■ **The input**:
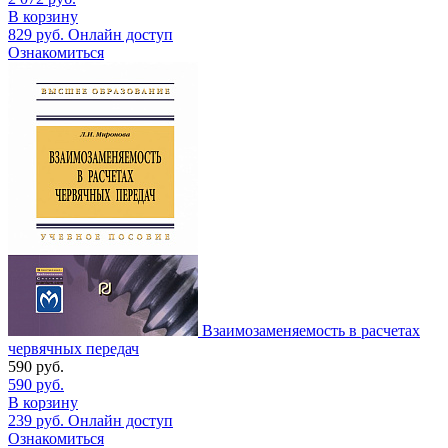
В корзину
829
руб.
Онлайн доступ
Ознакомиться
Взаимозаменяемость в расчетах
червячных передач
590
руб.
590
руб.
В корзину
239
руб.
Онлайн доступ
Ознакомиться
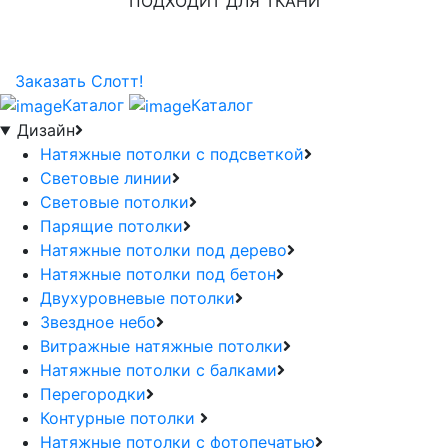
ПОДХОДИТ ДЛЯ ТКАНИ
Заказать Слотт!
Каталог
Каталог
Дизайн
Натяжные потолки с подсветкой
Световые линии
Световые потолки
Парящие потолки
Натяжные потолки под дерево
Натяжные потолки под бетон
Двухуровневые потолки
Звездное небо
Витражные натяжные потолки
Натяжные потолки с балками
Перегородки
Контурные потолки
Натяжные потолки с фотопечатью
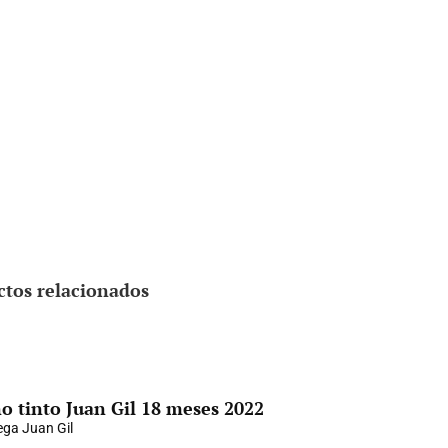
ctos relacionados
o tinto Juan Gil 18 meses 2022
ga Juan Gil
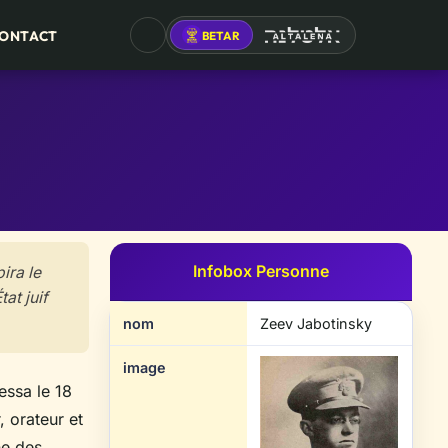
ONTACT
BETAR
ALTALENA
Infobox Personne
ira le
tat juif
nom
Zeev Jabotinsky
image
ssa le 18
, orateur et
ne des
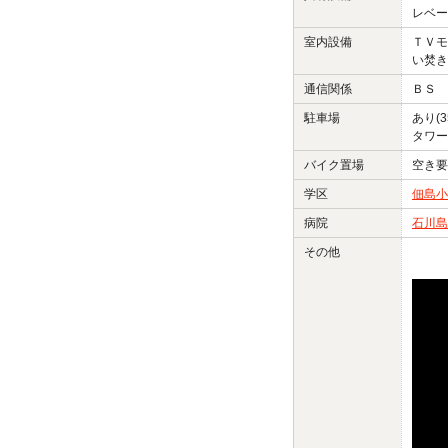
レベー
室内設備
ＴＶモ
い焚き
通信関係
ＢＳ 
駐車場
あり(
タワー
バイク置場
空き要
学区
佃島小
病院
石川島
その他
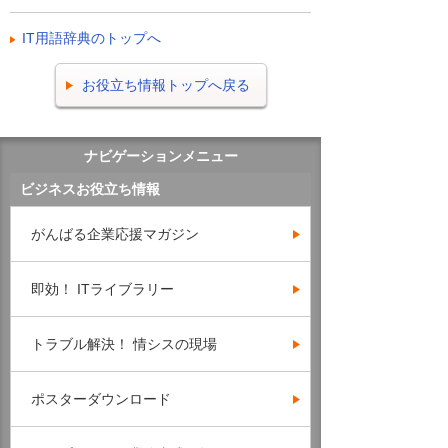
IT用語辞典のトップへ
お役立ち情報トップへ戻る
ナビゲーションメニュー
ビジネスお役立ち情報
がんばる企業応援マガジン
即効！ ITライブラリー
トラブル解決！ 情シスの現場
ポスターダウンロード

■ **Directions for this task**: Please filter the data down to the lines containing the word "Juan".

■ **Solution**:
o tinto Juan Gil 18 meses 2022
ga Juan Gil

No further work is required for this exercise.